The memory market, valued at $165 billion annually, is mainly dominated by DRAM and NAND flash. While DRAM is fast and durable, it requires continuous data refreshing due to its volatility. Conversely, NAND flash is non-volatile but slower and less durable in program/erase cycles.
ULTRARAM, a breakthrough from Quinas Technology, a spinoff of Lancaster University in the UK, combines the strengths of both DRAM and NAND flash.
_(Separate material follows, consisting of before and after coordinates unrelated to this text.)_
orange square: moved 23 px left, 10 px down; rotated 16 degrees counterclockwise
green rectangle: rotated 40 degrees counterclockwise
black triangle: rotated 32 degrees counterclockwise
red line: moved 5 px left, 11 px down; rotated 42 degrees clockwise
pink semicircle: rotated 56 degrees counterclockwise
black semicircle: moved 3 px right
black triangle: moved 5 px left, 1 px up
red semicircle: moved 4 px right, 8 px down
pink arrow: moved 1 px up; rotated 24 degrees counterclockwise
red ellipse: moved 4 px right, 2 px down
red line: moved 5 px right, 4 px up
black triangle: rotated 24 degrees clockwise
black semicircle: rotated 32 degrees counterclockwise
It delivers swift, non-volatile memory with remarkable endurance and extremely low switching energies.
Recently honored at the Flash Memory Summit, ULTRARAM surpasses flash storage in longevity, matches system memory’s read/write speeds, and consumes less power.
Leveraging resonant tunneling, ULTRARAM achieves non-volatility with rapid, energy-efficient write and erase functions, boasting high endurance—a feat once deemed unattainable and dubbed the “holy grail for memory tech.”
Diverging from silicon, ULTRARAM utilizes III-V compound semiconductors like gallium antimonide (GaSb), indium arsenide (InAs), and aluminum antimonide (AlSb).
Unlike flash memory’s resistive oxide barrier, ULTRARAM employs atomically thin InAs/AlSb layers, forming a “triple-barrier resonant-tunneling” (TBRT) charge-confining structure for unique switching capabilities.
With switching energy per unit area significantly lower than DRAM, flash, and emerging memories, ULTRARAM’s energy efficiency is remarkable, enhanced by non-destructive read and non-volatility, eliminating the need for refresh.
Demonstrating degradation-free operation surpassing 10 million program/erase cycles, ULTRARAM showcases impressive endurance according to Quinas Technology.
Given the escalating energy consumption in data centers, ULTRARAM’s development comes at an opportune time, potentially reducing sectoral energy demands by facilitating efficient data management between active and stored memory.
Moreover, ULTRARAM’s inventors suggest it can be mass-produced using existing semiconductor and silicon manufacturing processes.